André levantou os olhos e encontrou os do advogado,

que o examinava. Diabos, esse moleque não é

capaz nem de assinar os documentos da mãe morta,

pensou que o advogado pensava. A mãe cuidara de

tudo. A mãe cuidara de se matar para que ele mesmo e

sua irmã não tivessem de cuidar dela mais tarde. Fora

cremada para que não houvesse nem sepultura a ser

visitada. Nada de missa, nenhuma flor a murchar. Ele

não era capaz nem mesmo de assinar os atestados de

óbito. “Você tem firma em algum outro cartório? Os

dois que você me indicou não estão reconhecendo”,

dissera o advogado há alguns dias pelo telefone. Ele

tentou se convencer de que aquilo era perfeitamente

natural, ou de que o advogado acharia perfeitamente

natural; acabara de perder a mãe, normal

que o corpo tremesse, a mão vacilasse, assinatura

irreconhecível. Já ele mesmo não podia se enganar.

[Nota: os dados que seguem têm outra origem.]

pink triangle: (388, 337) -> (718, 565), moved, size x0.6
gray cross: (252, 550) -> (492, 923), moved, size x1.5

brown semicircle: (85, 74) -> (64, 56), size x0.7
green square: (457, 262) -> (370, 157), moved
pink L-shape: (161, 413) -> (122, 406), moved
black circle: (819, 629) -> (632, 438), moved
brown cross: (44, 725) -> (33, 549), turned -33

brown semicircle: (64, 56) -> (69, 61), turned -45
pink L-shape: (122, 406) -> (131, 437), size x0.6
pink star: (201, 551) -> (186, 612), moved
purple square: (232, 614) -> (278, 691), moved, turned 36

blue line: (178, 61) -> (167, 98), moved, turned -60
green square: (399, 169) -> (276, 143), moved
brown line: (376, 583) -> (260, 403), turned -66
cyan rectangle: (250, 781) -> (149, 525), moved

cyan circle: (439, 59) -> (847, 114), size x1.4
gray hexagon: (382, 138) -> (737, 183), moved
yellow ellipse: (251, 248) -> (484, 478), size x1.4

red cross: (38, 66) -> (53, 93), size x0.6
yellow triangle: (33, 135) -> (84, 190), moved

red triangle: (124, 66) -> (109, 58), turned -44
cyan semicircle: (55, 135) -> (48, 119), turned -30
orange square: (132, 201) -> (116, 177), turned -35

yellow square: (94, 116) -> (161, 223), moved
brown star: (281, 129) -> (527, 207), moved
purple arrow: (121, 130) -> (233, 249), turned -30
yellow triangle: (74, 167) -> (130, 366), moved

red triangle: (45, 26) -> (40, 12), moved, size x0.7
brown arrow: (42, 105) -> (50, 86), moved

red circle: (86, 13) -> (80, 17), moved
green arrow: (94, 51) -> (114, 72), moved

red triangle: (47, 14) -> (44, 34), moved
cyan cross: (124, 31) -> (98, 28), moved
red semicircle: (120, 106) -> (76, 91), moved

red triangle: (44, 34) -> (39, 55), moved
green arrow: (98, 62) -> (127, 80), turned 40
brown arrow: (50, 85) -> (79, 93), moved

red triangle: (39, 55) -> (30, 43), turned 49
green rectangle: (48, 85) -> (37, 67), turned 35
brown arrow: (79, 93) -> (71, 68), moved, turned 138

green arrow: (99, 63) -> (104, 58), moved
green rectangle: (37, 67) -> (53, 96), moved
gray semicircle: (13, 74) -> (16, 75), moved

Há um bom tempo que isso acontecia. Ele tentando

assinar como ele mesmo; tentando provar por escrito

ser alguém que ele não era mais. “É melhor você ir lá,

ao cartório, fazer uma nova assinatura”, lhe recomendavam.

Porém não havia assinatura nova. André não

se reinventara. Seria incapaz de assinar duas vezes da

mesma forma, de uma nova forma. De qualquer forma,

o jeito era tentar imitar o melhor possível a antiga

grafia; era difícil, mas às vezes ele conseguia. Talvez

numa assinatura mais despreocupada. Talvez quando

o tabelião estivesse distraído... Diabos, será que não

podia simplesmente manchar o dedão e deixar sua

impressão digital? Cogitava perguntar.



André repassou os papéis ao advogado, não totalmente

seguro de que acertara sua assinatura. “Estamos

quase terminando aqui, André”, disse o advogado,

como quem lhe pedia um último esforço. Ele

se esforçava. E gostaria de acreditar que o advogado

acreditava que o esforço era apenas enterrar a mãe,

vencer sua morte, superar o luto; André sabia que o

advogado sabia além. O esforço era viver. E viver com

a morte da mãe era algo-demais-além-do-demasiado.

Estavam quase terminando, e depois? Estavam quase

terminando o quê? Talvez estivessem terminando os

dois. Vamos lá, eu te ajudo com essas últimas pás de

terra, depois é com você. Você não é mais um menino,

e eu não tenho mais nada com isso. Minha amizade

era com a sua mãe; é hora de você se virar sozinho.

Pelo amor de Deus, acerte essa assinatura e damos por

encerrado! Era isso o que o advogado dizia?



Ele abusara, sabia bem. Abusara dos serviços do

advogado, da amizade daquele homem com a mãe,

buscara seu socorro mais de uma vez, tarde da noite.

Buscara socorro algumas vezes de manhã também,

lembrava-se. Amizade é uma forma de se permitir

abusos, afinal. “Queria agradecer novamente por tudo

o que fez pela minha mãe... por nós”, André comentou.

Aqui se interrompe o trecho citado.